Behavior of the CMP with Bots

What are bots?

👉 Bots are software applications that run automated tasks over the Internet. They are used to index internet content or to automatically gather information from websites. 

Some bots work for legit purposes, whereas some collect data for malicious purposes, such as:

  • Content reselling
  • Click generation
  • Price undercutting
  • Etc.

Like any client-based web solution, Didomi is impacted by the bot traffic that generates “false” data. As a consequence, it can generate inaccurate CMP analytics

Impact on CMP Analytics Indicators

The most impacted metric is the total notices (with an increase in volume), which directly inflates the notice bounce rate and addressability rate performance indicators.

Provide analytics data without bots

👉 Bots impact Web data, so they generate false user data.

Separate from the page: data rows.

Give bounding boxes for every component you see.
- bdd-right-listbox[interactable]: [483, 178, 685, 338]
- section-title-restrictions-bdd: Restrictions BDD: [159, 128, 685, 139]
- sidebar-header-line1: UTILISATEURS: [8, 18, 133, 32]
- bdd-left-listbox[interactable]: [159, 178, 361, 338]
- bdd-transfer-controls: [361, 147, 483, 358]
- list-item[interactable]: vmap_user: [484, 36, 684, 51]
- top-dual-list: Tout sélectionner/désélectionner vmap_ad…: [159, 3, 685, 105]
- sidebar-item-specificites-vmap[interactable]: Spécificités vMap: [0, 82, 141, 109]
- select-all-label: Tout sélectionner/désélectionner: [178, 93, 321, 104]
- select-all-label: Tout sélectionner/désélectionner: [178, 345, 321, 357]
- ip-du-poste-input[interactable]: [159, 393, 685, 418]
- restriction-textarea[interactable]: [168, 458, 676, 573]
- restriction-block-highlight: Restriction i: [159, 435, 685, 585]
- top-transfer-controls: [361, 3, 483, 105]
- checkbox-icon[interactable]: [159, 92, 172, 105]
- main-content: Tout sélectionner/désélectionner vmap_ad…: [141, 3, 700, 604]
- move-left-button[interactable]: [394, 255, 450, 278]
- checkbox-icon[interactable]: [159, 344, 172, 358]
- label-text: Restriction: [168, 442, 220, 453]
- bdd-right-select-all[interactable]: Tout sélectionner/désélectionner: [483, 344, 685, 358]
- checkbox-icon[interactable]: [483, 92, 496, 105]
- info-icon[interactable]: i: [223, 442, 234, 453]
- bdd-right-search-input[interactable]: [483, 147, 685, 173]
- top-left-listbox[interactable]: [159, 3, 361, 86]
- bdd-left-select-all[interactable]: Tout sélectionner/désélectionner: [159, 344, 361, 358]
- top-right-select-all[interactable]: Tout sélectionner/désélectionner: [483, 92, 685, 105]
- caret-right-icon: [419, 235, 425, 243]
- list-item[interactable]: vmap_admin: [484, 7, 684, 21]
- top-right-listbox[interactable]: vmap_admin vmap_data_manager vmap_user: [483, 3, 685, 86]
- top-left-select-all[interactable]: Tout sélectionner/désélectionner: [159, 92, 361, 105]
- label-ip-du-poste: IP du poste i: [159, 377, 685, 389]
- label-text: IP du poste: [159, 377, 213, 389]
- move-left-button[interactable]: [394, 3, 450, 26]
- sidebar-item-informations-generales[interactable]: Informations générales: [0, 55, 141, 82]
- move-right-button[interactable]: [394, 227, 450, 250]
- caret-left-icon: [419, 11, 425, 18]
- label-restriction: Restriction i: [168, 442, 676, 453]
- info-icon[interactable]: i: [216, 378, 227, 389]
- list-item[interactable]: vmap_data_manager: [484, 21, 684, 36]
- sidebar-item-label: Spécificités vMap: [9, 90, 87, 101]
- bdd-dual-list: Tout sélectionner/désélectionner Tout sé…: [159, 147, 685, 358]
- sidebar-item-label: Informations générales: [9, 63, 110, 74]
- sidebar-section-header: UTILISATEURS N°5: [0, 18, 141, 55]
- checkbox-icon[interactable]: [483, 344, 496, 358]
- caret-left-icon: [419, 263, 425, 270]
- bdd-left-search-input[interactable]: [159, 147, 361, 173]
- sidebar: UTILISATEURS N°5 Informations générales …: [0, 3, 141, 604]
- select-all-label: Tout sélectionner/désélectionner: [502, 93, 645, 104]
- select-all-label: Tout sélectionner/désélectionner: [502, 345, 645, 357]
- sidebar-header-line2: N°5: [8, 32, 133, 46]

They deteriorate the addressability rate, as well as the pageview consent rate by increasing the volume of notice bounces and the number of pageviews without consent.

In order not to deteriorate the compliance of your reports, we advise you not to exclude all UA (user agents). These UAs can be hiding bots, but also users who have given their consent. 

In this case, excluding UAs represents both a compliance and legal risk.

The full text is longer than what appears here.